Market poşetinden iflaslar çıkabilir

Gelecek yıl itibariyle alışveriş noktalarında naylon poşetlerin ücretli dağıtılacak olması, ambalaj sanayicilerini harekete geçirdi. Bazı firmalar biyobozunur poşet üretimine yöneldi. Sürece adapte olmanın kolay olmayacağı, istihdamda düşüş ve iflaslar yaşanabileceği kaydediliyor.

YAYINLAMA
GÜNCELLEME

Sercan AKINCI

İSTANBUL - Naylon poşet üreten ambalaj sanayicileri, marketlerde ücretsiz dağıtıma gelen yasak sonrası gelecek yıl için yol haritalarını hazırlıyor. Naylon poşetlerin alışveriş noktalarında dağıtımın paralı hale gelecek olması nedeniyle, kullanımda azalmaların olması bekleniyor. Bu da üreticilerin ya kapasite kullanımlarına doğrudan etki yapacak ya da yeni ürün üretimlerine yönelmesine yol açacak. Sektör temsilcileri, sürece hızlı adapte olamayacak firmaların kapasite kullanımlarının ve istihdamının azalmasını beklerken, “Firmaların finans yapısına dikkat etmesi gereken bir dönemdeyiz. Yeni süreç iflaslara yol açabilir” uyarısını yapıyorlar. Mevcut ürünleri üretmeye devam edecek firmaların ise ihracat kanallarına yönelmesi bekleniyor. İç pazarda ise gelecek dönemde biyobozunur poşet ve 10 gramlık naylon poşetlerin yoğunlaşması bekleniyor.
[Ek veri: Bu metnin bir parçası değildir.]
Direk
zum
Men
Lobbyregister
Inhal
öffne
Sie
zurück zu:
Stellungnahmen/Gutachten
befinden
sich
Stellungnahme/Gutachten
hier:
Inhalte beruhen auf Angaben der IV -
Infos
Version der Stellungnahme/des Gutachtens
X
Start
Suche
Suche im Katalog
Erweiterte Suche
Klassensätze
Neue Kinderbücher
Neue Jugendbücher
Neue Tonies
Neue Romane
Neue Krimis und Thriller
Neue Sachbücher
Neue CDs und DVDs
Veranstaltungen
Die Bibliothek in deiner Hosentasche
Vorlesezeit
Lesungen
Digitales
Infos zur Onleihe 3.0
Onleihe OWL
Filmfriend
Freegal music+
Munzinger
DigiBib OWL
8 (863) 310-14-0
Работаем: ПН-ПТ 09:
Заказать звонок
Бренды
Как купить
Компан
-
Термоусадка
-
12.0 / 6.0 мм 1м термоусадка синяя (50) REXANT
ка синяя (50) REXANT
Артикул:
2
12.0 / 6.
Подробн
Tek bir market 1 ayda 10 ton poşet tüketirken...

Türkiye’de bir marketin aylık ortalama poşet tüketimi 10 ton civarında. Ölçülebilir verilere göre Türkiye’de yaklaşık 25 bin market var. Buradan yola çıkıldığında aylık naylon poşet tüketiminin en az 250 bin ton civarında olduğu söylenebilir.
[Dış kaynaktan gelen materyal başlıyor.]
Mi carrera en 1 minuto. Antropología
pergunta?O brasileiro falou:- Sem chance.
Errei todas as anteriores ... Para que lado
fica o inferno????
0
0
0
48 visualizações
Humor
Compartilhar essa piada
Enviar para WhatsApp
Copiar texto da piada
Türk Plastik Sanayicileri Araştırma Geliştirme ve Eğitim Vakfı (PAGEV) Başkanı Yavuz Eroğlu, 1 Ocak 2018 itibariyle naylon poşetlerin tüketiciye ücret karşılığı verilecek olmasını DÜNYA’ya yorumladı. Öncelikle plastik torbaların diğer ambalaj türlerinden daha çevreci ve ekonomik olduğunu anlatan Eroğlu, plastik sonsuz kez geri dönüşümünün sağlanabildiğine dikkat çekti. Naylon ambalajı tüketiciye parayla vermek yerine, bu ambalajı tüketicilerden para karşılığı toplanmasının daha iyi olabileceğini belirten Eroğlu, bu şekilde geri dönüşümün sağlanacağını ve yüzde 85’i ithal edilen hammaddenin iç pazardan karşılanabileceğini vurguladı.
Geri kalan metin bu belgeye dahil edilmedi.